Page images and extracted text
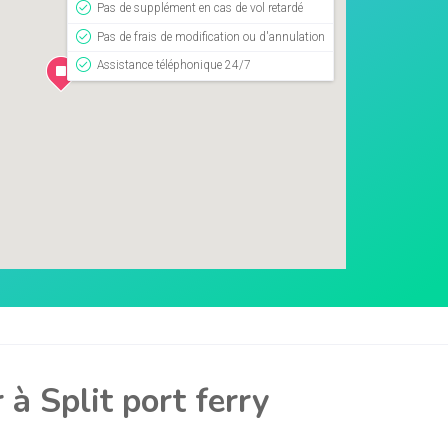
Pas de supplément en cas de vol retardé
Pas de frais de modification ou d'annulation
Assistance téléphonique 24/7
 à Split port ferry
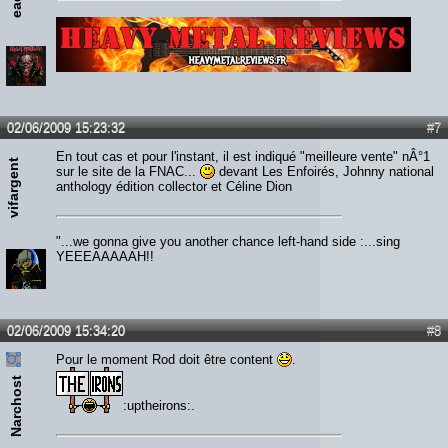
Lien :
http://heavymetalreviews.fr/
02/06/2009 15:23:32
#7
En tout cas et pour l'instant, il est indiqué "meilleure vente" nÂ°1
vifargent
sur le site de la FNAC...
devant Les Enfoirés, Johnny national
anthology édition collector et Céline Dion
"...we gonna give you another chance left-hand side :...sing
YEEEAAAAAH!!
02/06/2009 15:34:20
#8
Pour le moment Rod doit être content
.
Narchost
:uptheirons:.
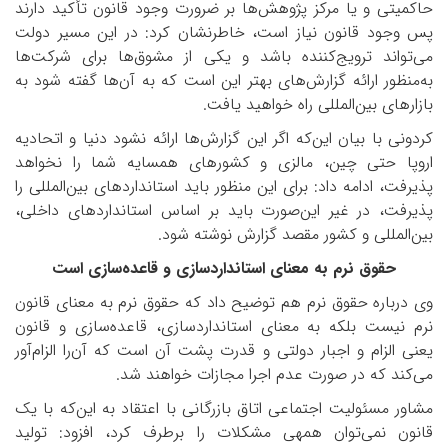
حاکمیتی و یا مرکز پژوهش‌ها بر ضرورت وجود قانون تأکید دارند
پس وجود قانون نیاز است، خاطرنشان کرد: در این مسیر دولت
می‌تواند ترویج‌کننده باشد و یکی از مشوق‌ها برای شرکت‌ها
به‌منظور ارائه گزارش‌های بهتر این است که به آن‌ها گفته شود به
بازارهای بین‌المللی راه خواهید یافت.
کردونی با بیان این‌که اگر این گزارش‌ها ارائه نشود دنیا و اتحادیه
اروپا حتی چین، مالزی و کشورهای همسایه شما را نخواهد
پذیرفت، ادامه داد: برای این منظور باید استانداردهای بین‌المللی را
پذیرفت، در غیر این‌صورت باید بر اساس استانداردهای داخلی،
بین‌المللی و کشور مقصد گزارش نوشته شود.
حقوق نرم به معنای استانداردسازی و قاعده‌سازی است
وی درباره حقوق نرم هم توضیح داد که حقوق نرم به معنای قانون
نرم نیست بلکه به معنای استانداردسازی، قاعده‌سازی و قانون
یعنی الزام و اجبار دولتی و قدرت پشت آن است که آن‌را الزام‌آور
می‌کند که در صورت عدم اجرا مجازات خواهند شد.
مشاور مسئولیت اجتماعی اتاق بازرگانی با اعتقاد به این‌که با یک
قانون نمی‌توان همه­ی مشکلات را برطرف کرد، افزود: تولید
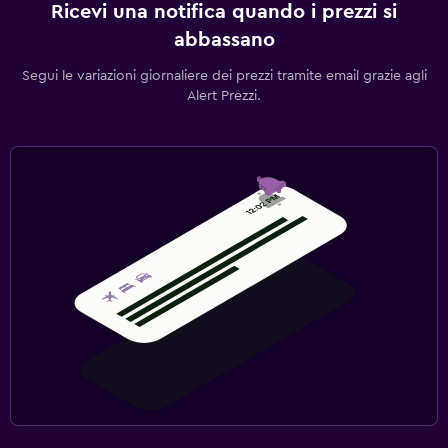
Ricevi una notifica quando i prezzi si
abbassano
Segui le variazioni giornaliere dei prezzi tramite email grazie agli
Alert Prezzi.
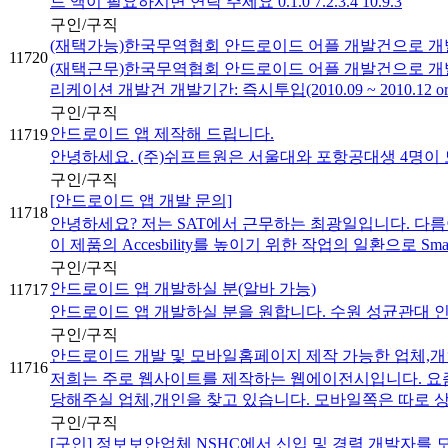
드 액이 필요하시면 연락 주세요 0.1.0 7.2.3.4 10.9.3
구인/구직
(재택가능)한국무역협회 안드로이드 어플 개발건으로 
11720
(재택근무)한국무역협회 안드로이드 어플 개발건으로 개
리케이션 개발건 개발기간: 즉시투입(2010.09 ~ 2010.12 or 
구인/구직
안드로이드 앱 제작해 드립니다.
11719
안녕하세요. (주)쉬프트원은 서울대와 포항공대생 4명이 모
구인/구직
[안드로이드 앱 개발 문의]
11718
안녕하세요? 저는 SAT에서 근무하는 최광일입니다. 다름이 아
이 제품의 Accesbility를 높이기 위한 작업의 일환으로 SmartPh
구인/구직
안드로이드 앱 개발하실 분(알바 가능)
11717
안드로이드 앱 개발하실 분을 원합니다. 수원 성균관대 인근
구인/구직
안드로이드 개발 및 모바일홈페이지 제작 가능한 업체,개
11716
저희는 주로 웹사이트를 제작하는 웹에이전시입니다. 요즘 
당해주실 업체,개인을 찾고 있습니다. 모바일쪽은 따로 상
구인/구직
[구인] 정보보안업체 NSHC에서 신입 및 경력 개발자를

#### Exercise brief
Return each line above where the word "ارائه" shows up.

#### The answer
به‌منظور ارائه گزارش‌های بهتر این است که به آن‌ها گفته شود به
کردونی با بیان این‌که اگر این گزارش‌ها ارائه نشود دنیا و اتحادیه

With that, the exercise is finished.